The festival is celebrated for four consecutive days. First day, ‘Bhogi’, old clothes and unnecessary items are burned in bonfire marking beginning of new life. Second day, ‘Pongal’, begins at dawn when fresh milk is allowed to boil over the vessel. The traditional of ‘boiling over’ is referred to the literal meaning of Tamil word ‘Pongal’. People prepare savouries and sweets, visit each other’s homes and exchange greetings. Third day, ‘Mattu Pongal’, is for offering thanks to cattle since they plough the lands. On the last day, ‘Kanum Pongal’, people go out to picnic.
Festival called ‘Jalli kathu’ is celebrated in Madurai, Tiruchirapalli and Tanjavur located in Tamil Nadu. Bundles of money are tied to horns of ‘Pongal’ ferocious bulls that brave villagers retrieve. Everyone shares the community meal made of freshly harvested grain. Day is also called ‘Tamilian Tirunal’ that is celebrated in fitting manner throughout Tamil Nadu.

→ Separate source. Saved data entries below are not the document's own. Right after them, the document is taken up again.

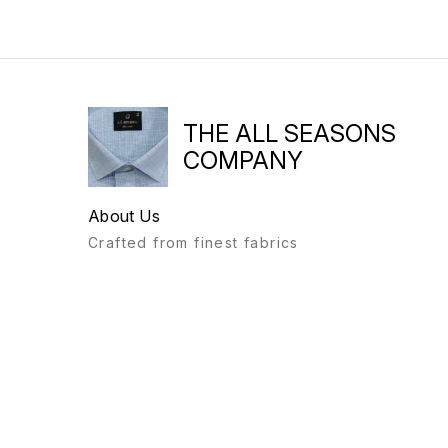
THE ALL SEASONS
COMPANY
About Us
Crafted from finest fabrics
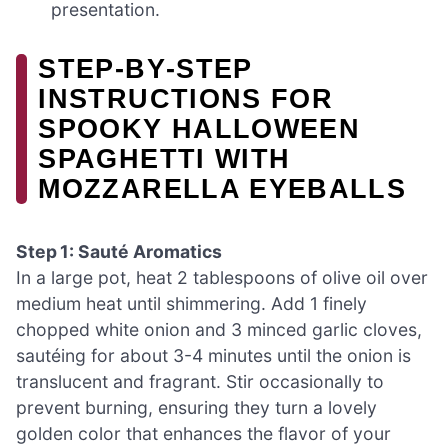
presentation.
STEP‑BY‑STEP
INSTRUCTIONS FOR
SPOOKY HALLOWEEN
SPAGHETTI WITH
MOZZARELLA EYEBALLS
Step 1: Sauté Aromatics
In a large pot, heat 2 tablespoons of olive oil over
medium heat until shimmering. Add 1 finely
chopped white onion and 3 minced garlic cloves,
sautéing for about 3-4 minutes until the onion is
translucent and fragrant. Stir occasionally to
prevent burning, ensuring they turn a lovely
golden color that enhances the flavor of your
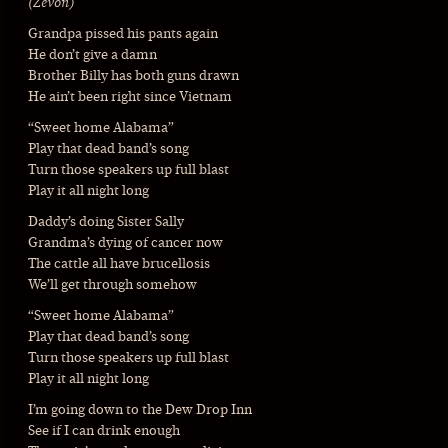
(Zevon)
Grandpa pissed his pants again
He don’t give a damn
Brother Billy has both guns drawn
He ain’t been right since Vietnam
“Sweet home Alabama”
Play that dead band’s song
Turn those speakers up full blast
Play it all night long
Daddy’s doing Sister Sally
Grandma’s dying of cancer now
The cattle all have brucellosis
We’ll get through somehow
“Sweet home Alabama”
Play that dead band’s song
Turn those speakers up full blast
Play it all night long
I’m going down to the Dew Drop Inn
See if I can drink enough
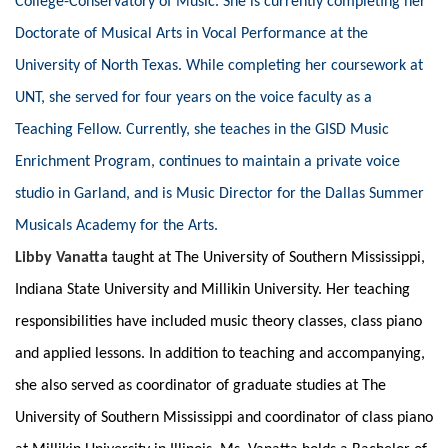
College-Conservatory of Music. She is currently completing her
Doctorate of Musical Arts in Vocal Performance at the
University of North Texas. While completing her coursework at
UNT, she served for four years on the voice faculty as a
Teaching Fellow. Currently, she teaches in the GISD Music
Enrichment Program, continues to maintain a private voice
studio in Garland, and is Music Director for the Dallas Summer
Musicals Academy for the Arts.
Libby Vanatta
taught at The University of Southern Mississippi,
Indiana State University and Millikin University. Her teaching
responsibilities have included music theory classes, class piano
and applied lessons. In addition to teaching and accompanying,
she also served as coordinator of graduate studies at The
University of Southern Mississippi and coordinator of class piano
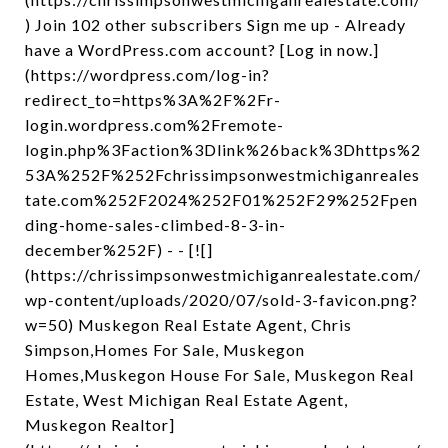
) Join 102 other subscribers Sign me up - Already
have a WordPress.com account? [Log in now.]
(https://wordpress.com/log-in?
redirect_to=https%3A%2F%2Fr-
login.wordpress.com%2Fremote-
login.php%3Faction%3Dlink%26back%3Dhttps%2
53A%252F%252Fchrissimpsonwestmichiganreales
tate.com%252F2024%252F01%252F29%252Fpen
ding-home-sales-climbed-8-3-in-
december%252F) - - [![]
(https://chrissimpsonwestmichiganrealestate.com/
wp-content/uploads/2020/07/sold-3-favicon.png?
w=50) Muskegon Real Estate Agent, Chris
Simpson,Homes For Sale, Muskegon
Homes,Muskegon House For Sale, Muskegon Real
Estate, West Michigan Real Estate Agent,
Muskegon Realtor]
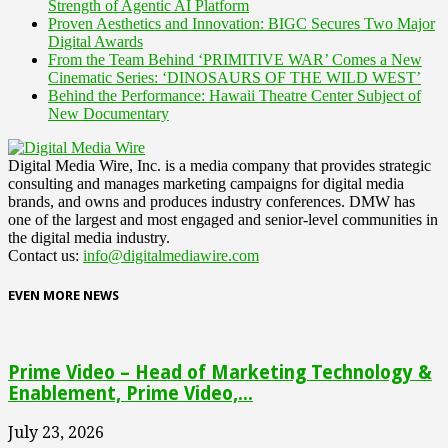
Strength of Agentic AI Platform
Proven Aesthetics and Innovation: BIGC Secures Two Major
Digital Awards
From the Team Behind ‘PRIMITIVE WAR’ Comes a New
Cinematic Series: ‘DINOSAURS OF THE WILD WEST’
Behind the Performance: Hawaii Theatre Center Subject of
New Documentary
Digital Media Wire, Inc. is a media company that provides strategic
consulting and manages marketing campaigns for digital media
brands, and owns and produces industry conferences. DMW has
one of the largest and most engaged and senior-level communities in
the digital media industry.
Contact us:
info@digitalmediawire.com
EVEN MORE NEWS
Prime Video – Head of Marketing Technology &
Enablement, Prime Video,...
July 23, 2026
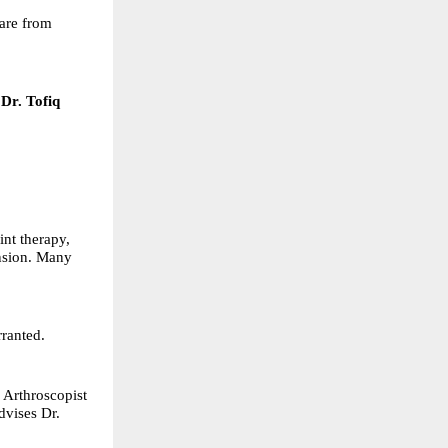
care from
Dr. Tofiq
nt therapy,
ension. Many
rranted.
 Arthroscopist
dvises Dr.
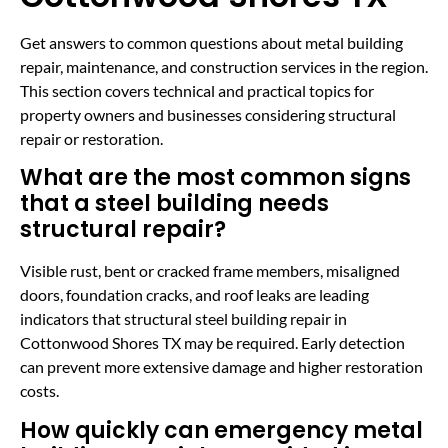
Get answers to common questions about metal building
repair, maintenance, and construction services in the region.
This section covers technical and practical topics for
property owners and businesses considering structural
repair or restoration.
What are the most common signs
that a steel building needs
structural repair?
Visible rust, bent or cracked frame members, misaligned
doors, foundation cracks, and roof leaks are leading
indicators that structural steel building repair in
Cottonwood Shores TX may be required. Early detection
can prevent more extensive damage and higher restoration
costs.
How quickly can emergency metal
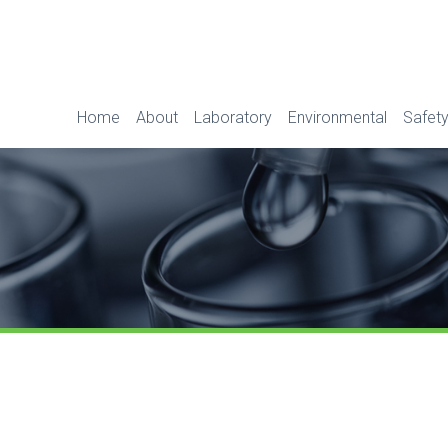
Home
About
Laboratory
Environmental
Safety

Harvest festival of ‘Pongal’ symbolises the adoration of first fruit. This crop is harvested only after a certain time of year. Cutting the crop before the required time is strictly prohibited. Although, initially ‘Pongal’ was festival for only farming community, today it is celebrated by all. In south India, all three days of ‘Pongal’ are considered important. However, south Indians who have settled in north India generally celebrate only the second day. Also, festival is ‘Pongal Sankranti’ because it coincides with north Indian ‘Makara Sankranti’ and ‘Lohri’.